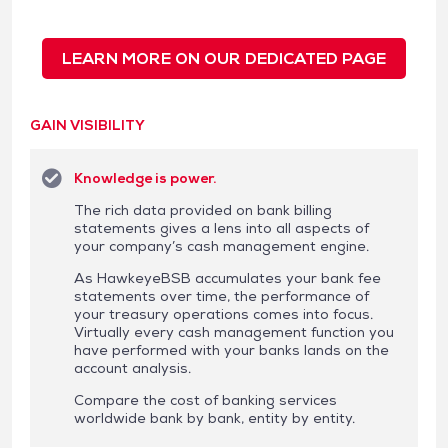
LEARN MORE ON OUR DEDICATED PAGE
GAIN VISIBILITY
Knowledge is power.
The rich data provided on bank billing
statements gives a lens into all aspects of
your company’s cash management engine.
As HawkeyeBSB accumulates your bank fee
statements over time, the performance of
your treasury operations comes into focus.
Virtually every cash management function you
have performed with your banks lands on the
account analysis.
Compare the cost of banking services
worldwide bank by bank, entity by entity.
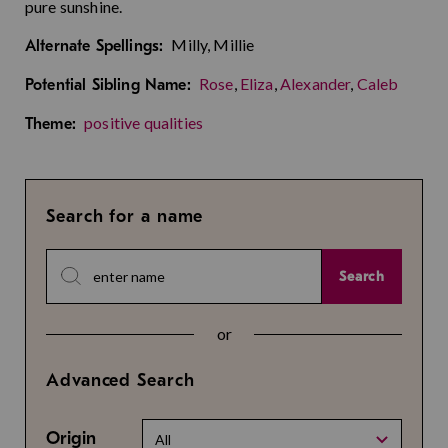
pure sunshine.
Milly, Millie
Alternate Spellings:
Rose
,
Eliza
,
Alexander
,
Caleb
Potential Sibling Name:
positive qualities
Theme:
Search for a name
Search
or
Advanced Search
Origin
All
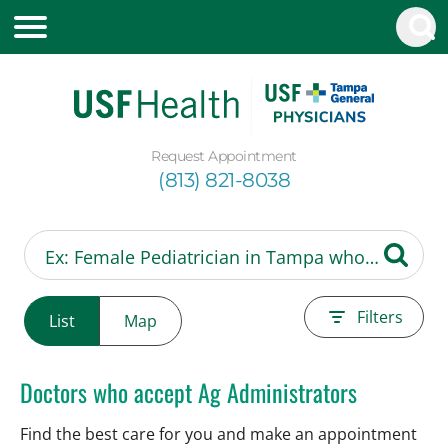
Request Appointment
(813) 821-8038
Filters
List
Map
Doctors who accept Ag Administrators
Find the best care for you and make an appointment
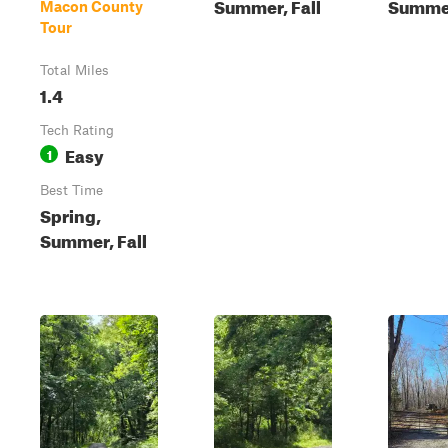
Summer, Fall
Summe
Macon County
Tour
Total Miles
1.4
Tech Rating
Easy
1
Best Time
Spring,
Summer, Fall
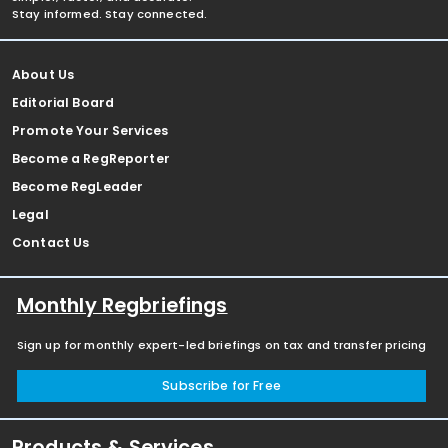
Stay informed. Stay connected.
About Us
Editorial Board
Promote Your Services
Become a RegReporter
Become RegLeader
Legal
Contact Us
Monthly Regbriefings
Sign up for monthly expert-led briefings on tax and transfer pricing
Subscribe for Free
Products & Services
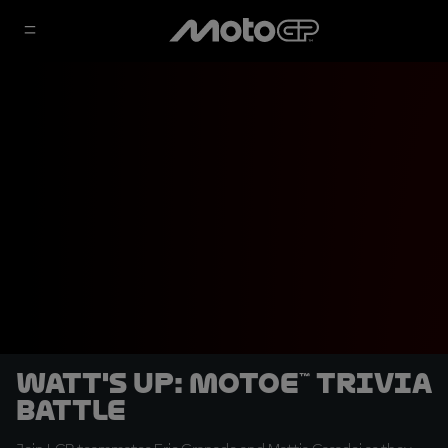
Watt's Up: MotoE™ Trivia
Battle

Goal of the exercise -
The finished copy should match the data above word for word and contain no pictures.

Response area -
LEARN MORE ON OUR DEDICATED PAGE
GAIN VISIBILITY
Knowledge is power.
The rich data provided on bank billing
statements gives a lens into all aspects of
your company’s cash management engine.
As HawkeyeBSB accumulates your bank fee
statements over time, the performance of
your treasury operations comes into focus.
Virtually every cash management function you
have performed with your banks lands on the
account analysis.
Compare the cost of banking services
worldwide bank by bank, entity by entity.
pure sunshine.
Milly, Millie
Alternate Spellings:
Rose
,
Eliza
,
Alexander
,
Caleb
Potential Sibling Name:
positive qualities
Theme:
Search for a name
Search
or
Advanced Search
Origin
All
Request Appointment
(813) 821-8038
Filters
List
Map
Doctors who accept Ag Administrators
Find the best care for you and make an appointment
Summer, Fall
Summe
Macon County
Tour
Total Miles
1.4
Tech Rating
Easy
1
Best Time
Spring,
Summer, Fall
Stay informed. Stay connected.
About Us
Editorial Board
Promote Your Services
Become a RegReporter
Become RegLeader
Legal
Contact Us
Monthly Regbriefings
Sign up for monthly expert-led briefings on tax and transfer pricing
Subscribe for Free
Products & Services
Watt's Up: MotoE™ Trivia
Battle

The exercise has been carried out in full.